[Items from a data source]
------------------------------------------------------------------------
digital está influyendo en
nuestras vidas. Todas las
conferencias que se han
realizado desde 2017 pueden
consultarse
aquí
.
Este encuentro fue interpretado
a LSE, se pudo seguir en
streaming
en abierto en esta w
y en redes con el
------------------------------------------------------------------------
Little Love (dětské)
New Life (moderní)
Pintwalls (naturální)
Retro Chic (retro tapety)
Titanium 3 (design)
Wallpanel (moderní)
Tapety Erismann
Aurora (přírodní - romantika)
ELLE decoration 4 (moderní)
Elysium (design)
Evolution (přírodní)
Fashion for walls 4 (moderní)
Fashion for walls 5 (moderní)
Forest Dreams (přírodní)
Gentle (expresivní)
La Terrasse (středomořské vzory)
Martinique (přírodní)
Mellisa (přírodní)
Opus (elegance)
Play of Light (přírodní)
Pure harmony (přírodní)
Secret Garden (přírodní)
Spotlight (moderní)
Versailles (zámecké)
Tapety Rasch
------------------------------------------------------------------------
Above are the records; repeat exactly the lines from the one holding "Aurora (přírodní - romantika)" down to the one holding "Tapety Rasch", end lines included.

## Your solution
Aurora (přírodní - romantika)
ELLE decoration 4 (moderní)
Elysium (design)
Evolution (přírodní)
Fashion for walls 4 (moderní)
Fashion for walls 5 (moderní)
Forest Dreams (přírodní)
Gentle (expresivní)
La Terrasse (středomořské vzory)
Martinique (přírodní)
Mellisa (přírodní)
Opus (elegance)
Play of Light (přírodní)
Pure harmony (přírodní)
Secret Garden (přírodní)
Spotlight (moderní)
Versailles (zámecké)
Tapety Rasch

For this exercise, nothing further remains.